What to do
A verbatim copy of the lines from the one with "Quand les rats couraient les chemins." through the final line below is required; print it and nothing else.

Information given
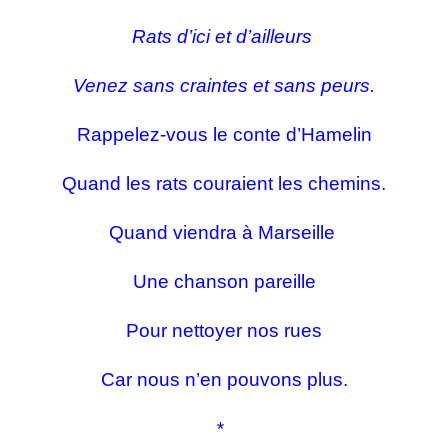
Rats d’ici et d’ailleurs
Venez sans craintes et sans peurs.
Rappelez-vous le conte d’Hamelin
Quand les rats couraient les chemins.
Quand viendra à Marseille
Une chanson pareille
Pour nettoyer nos rues
Car nous n’en pouvons plus.
*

Task result
Quand les rats couraient les chemins.
Quand viendra à Marseille
Une chanson pareille
Pour nettoyer nos rues
Car nous n’en pouvons plus.
*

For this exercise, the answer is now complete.